Phase 5: Evidence Collection
For regulatory reporting (GDPR Article 33, NIS2, DORA), the evidence pack must be comprehensive and timestamped:
Evidence Pack Contents:
- Incident timeline: Export the Sentinel incident timeline as a PDF or CSV, showing all alerts and their timestamps.
- Audit log export: Export the complete UAL query results for the compromised user during the incident window. Include file access, email activity, and admin actions.
- Sign-in logs: Export from Entra ID > Sign-in logs, filtered for the compromised user and the incident timeframe. Include IP addresses, locations, device information, and Conditional Access results.
- Containment evidence: Screenshots or log entries showing when sessions were revoked, password was reset, and account was disabled. Include timestamps.
- Data exposure assessment: List of all files accessed, downloaded, or shared during the compromise. Include file names, sensitivity labels, and sharing scope.
- Remediation actions: Document all persistence removal actions taken, including inbox rule deletion, OAuth revocation, and MFA method removal.
Automated evidence collection: Use a Sentinel Playbook (Logic App) to automatically collect evidence when an incident reaches a certain severity. The playbook can:
- Query the UAL and export results to a secure Azure Blob Storage container
- Capture sign-in logs via Graph API
- Generate a formatted HTML report
- Email the evidence pack to the incident response team and legal counsel
Post-Incident Reporting
For regulatory bodies, the incident report should follow the framework's prescribed format.

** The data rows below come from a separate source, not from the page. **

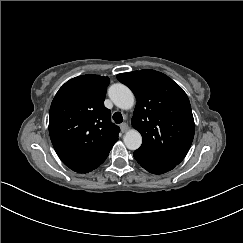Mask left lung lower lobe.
Wrapping results in <instances>:
<instances>
[{
  "label": "left lung lower lobe",
  "mask_w": 243,
  "mask_h": 243,
  "mask_svg": "<svg viewBox=\"0 0 243 243\" xmlns=\"http://www.w3.org/2000/svg\"><path fill=\"white\" fill-rule=\"evenodd\" d=\"M134 158L136 161L147 171L153 174H163L166 173L173 168H175L176 165L162 163L159 161L154 160L150 156L141 153L139 151L134 152Z\"/></svg>",
  "instance_id": "obj_1"
}]
</instances>
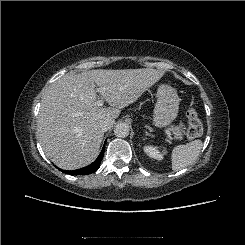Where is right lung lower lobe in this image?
Wrapping results in <instances>:
<instances>
[{
  "label": "right lung lower lobe",
  "instance_id": "obj_1",
  "mask_svg": "<svg viewBox=\"0 0 245 245\" xmlns=\"http://www.w3.org/2000/svg\"><path fill=\"white\" fill-rule=\"evenodd\" d=\"M104 148H105V145L103 146L102 151L99 154L98 158L92 164H90L84 168L74 170V171H68V172L63 171V172L71 174V175H86V174H91V173L95 172L101 164V160H102L103 155H104Z\"/></svg>",
  "mask_w": 245,
  "mask_h": 245
}]
</instances>
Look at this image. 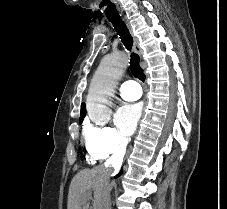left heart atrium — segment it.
Masks as SVG:
<instances>
[{"instance_id": "1", "label": "left heart atrium", "mask_w": 227, "mask_h": 209, "mask_svg": "<svg viewBox=\"0 0 227 209\" xmlns=\"http://www.w3.org/2000/svg\"><path fill=\"white\" fill-rule=\"evenodd\" d=\"M142 111L141 102H124L120 105L115 115V122L123 135L130 136L135 132Z\"/></svg>"}]
</instances>
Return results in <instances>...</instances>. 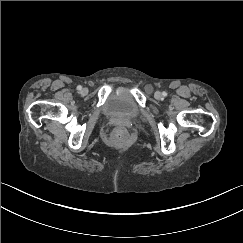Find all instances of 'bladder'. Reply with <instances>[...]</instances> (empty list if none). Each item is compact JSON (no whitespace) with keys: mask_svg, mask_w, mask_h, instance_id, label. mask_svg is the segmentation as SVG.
<instances>
[{"mask_svg":"<svg viewBox=\"0 0 243 243\" xmlns=\"http://www.w3.org/2000/svg\"><path fill=\"white\" fill-rule=\"evenodd\" d=\"M104 116L111 119L135 120L142 117V110L130 85L111 92L101 106Z\"/></svg>","mask_w":243,"mask_h":243,"instance_id":"obj_1","label":"bladder"}]
</instances>
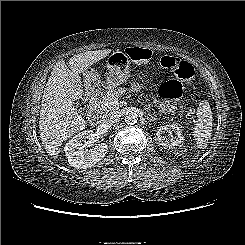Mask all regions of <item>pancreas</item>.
Segmentation results:
<instances>
[{
	"label": "pancreas",
	"instance_id": "1",
	"mask_svg": "<svg viewBox=\"0 0 245 245\" xmlns=\"http://www.w3.org/2000/svg\"><path fill=\"white\" fill-rule=\"evenodd\" d=\"M125 92H126L125 88H119L117 90L116 89L110 90L103 96V98L101 99V103L110 101L111 99H114V98H118V97L122 96V94H124ZM154 103L157 105L158 109L161 112H164V113L169 112V106L166 105L165 103L159 102L156 99H154ZM117 109H118V105L115 108H110V109H107V110L114 111V110H117Z\"/></svg>",
	"mask_w": 245,
	"mask_h": 245
}]
</instances>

For GDPR:
- Nature of the breach
- Categories and approximate number of data subjects affected
- Categories and approximate number of personal data records affected
- Likely consequences
- Measures taken to address the breach and mitigate effects
For NIS2 (which requires 24-hour initial notification):
- Initial notification within 24 hours of awareness
- Incident assessment update within 72 hours
- Final report within one month
The evidence pack assembled from Sentinel, Entra ID, and Purview provides the raw material for these regulatory reports. The key is having the collection process documented and, ideally, automated before an incident occurs - not scrambling to figure out where the logs are during an active breach.